Il prolungamento della Legge Covid-19 ha prodotto un dibattito sottotono e il risultato scaturito dalle urne è stato in linea con le precedenti votazioni. Purtroppo la domanda se con la gestione del Covid-19 sia sorto un problema di fiducia tra cittadinanza e autorità, posta a Seidisera Rsi il 5 giugno, è rimasta senza risposta a causa di “problemi ai collegamenti telefonici”.
Quando si parla di Covid, d'altronde, persino in Parlamento l’atmosfera è polarizzata fra il primato della libertà strettamente individuale, rivendicato dal fronte critico, e il primato della salute pubblica rivendicato dalla maggioranza. Ora, poiché la nostra società non può rinunciare né alla libertà, né alla salute pubblica, è necessario allora passare dalla contrapposizione di principi al piano dello scambio costruttivo. Un'informazione trasparente, fondata su prove solide e aperta al dibattito, consolida la fiducia tra autorità e popolazione. Elemento cruciale di una democrazia, cui negli ultimi tre anni forse non si è prestata sufficiente attenzione.

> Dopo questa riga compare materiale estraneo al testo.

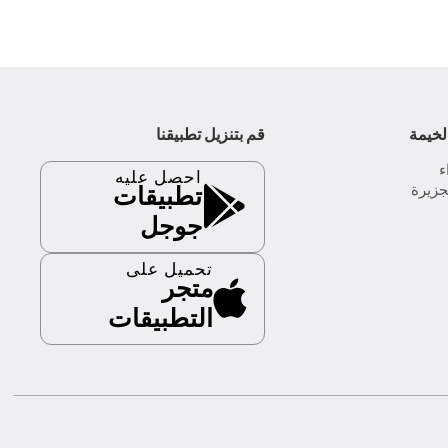
لخيمة
قم بتنزيل تطبيقنا
احصل عليه
جزيرة
تطبيقات
جوجل
تحميل على
متجر
التطبيقات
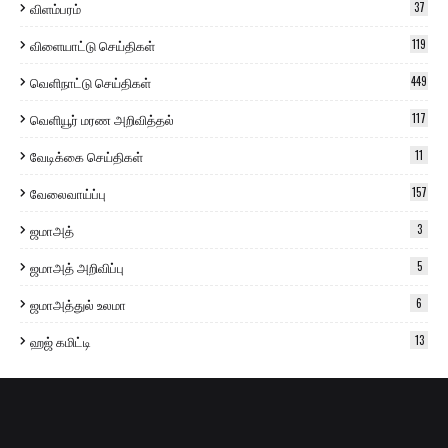
விளம்பரம்
37
விளையாட்டு செய்திகள்
119
வெளிநாட்டு செய்திகள்
449
வெளியூர் மரண அறிவித்தல்
117
வேடிக்கை செய்திகள்
11
வேலைவாய்ப்பு
157
ஜமாஅத்
3
ஜமாஅத் அறிவிப்பு
5
ஜமாஅத்துல் உலமா
6
ஹஜ் கமிட்டி
13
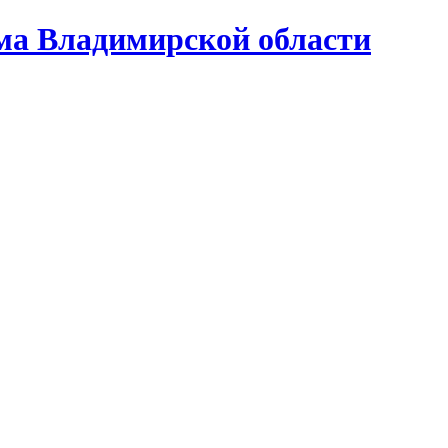
ома Владимирской области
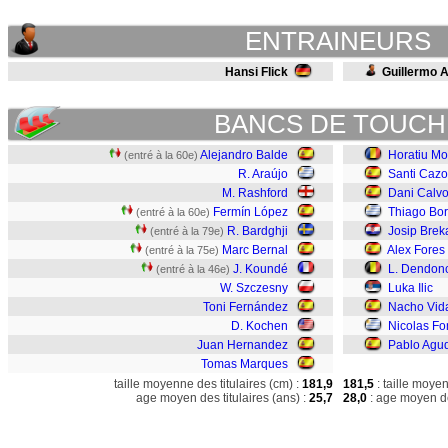
ENTRAINEURS
Hansi Flick
Guillermo 
BANCS DE TOUCH
Alejandro Balde
Horatiu M
(entré à la 60e)
R. Araújo
Santi Cazo
M. Rashford
Dani Calv
Fermín López
Thiago Bo
(entré à la 60e)
R. Bardghji
Josip Brek
(entré à la 79e)
Marc Bernal
Alex Fores
(entré à la 75e)
J. Koundé
L. Dendon
(entré à la 46e)
W. Szczesny
Luka Ilic
Toni Fernández
Nacho Vid
D. Kochen
Nicolas F
Juan Hernandez
Pablo Agu
Tomas Marques
taille moyenne des titulaires (cm) :
181,9
181,5
: taille moye
age moyen des titulaires (ans) :
25,7
28,0
: age moyen de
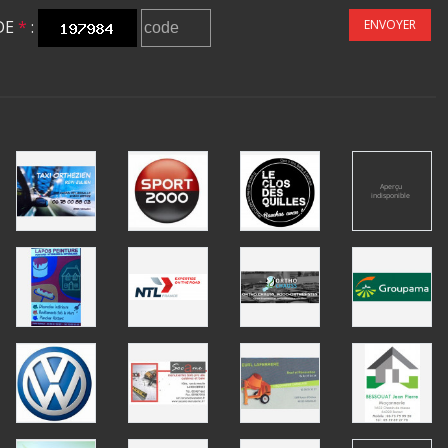
DE
*
:
ENVOYER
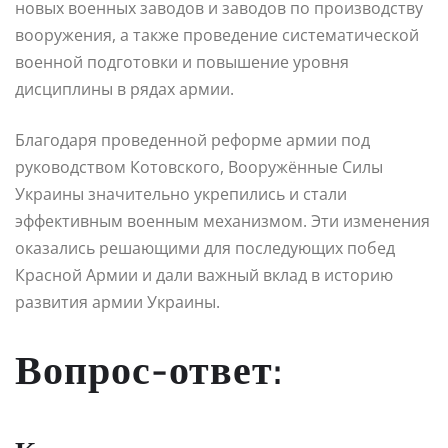
новых военных заводов и заводов по производству
вооружения, а также проведение систематической
военной подготовки и повышение уровня
дисциплины в рядах армии.
Благодаря проведенной реформе армии под
руководством Котовского, Вооружённые Силы
Украины значительно укрепились и стали
эффективным военным механизмом. Эти изменения
оказались решающими для последующих побед
Красной Армии и дали важный вклад в историю
развития армии Украины.
Вопрос-ответ:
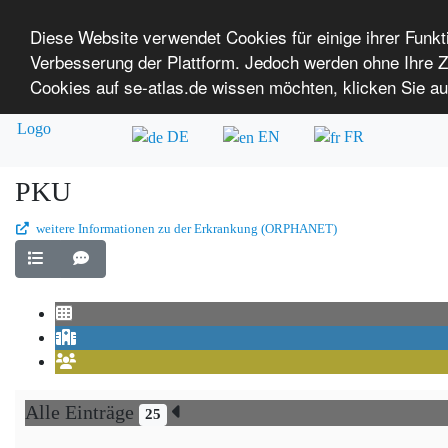
Diese Website verwendet Cookies für einige ihrer Funk
Verbesserung der Plattform. Jedoch werden ohne Ihre
SE-ATLAS
Versorgungsatlas für Menschen mi
Cookies auf se-atlas.de wissen möchten, klicken Sie au
Überblick über Einrichtungen
Über uns
DE
EN
FR
PKU
weitere Informationen zu der Erkrankung (ORPHANET)
Alle Einträge
25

Il 19 dicembre 2020 Swissmedic annuncia di aver effettuato la “prima omologazione al mondo (di un vaccino mRNA) con procedura ordinaria”. Tuttavia l’omologazione è al contrario avvenuta attraverso l’articolo 9a della Legge federale sugli agenti terapeutici intitolato “omologazione temporanea”, che prevede una “procedura semplificata”.
Gennaio 2022. Il presidente della Confederazione Ignazio Cassis afferma ad Arena Srf che è “normale che se qualcuno muore in un incidente stradale ed è positivo al Covid è un morto di Covid”.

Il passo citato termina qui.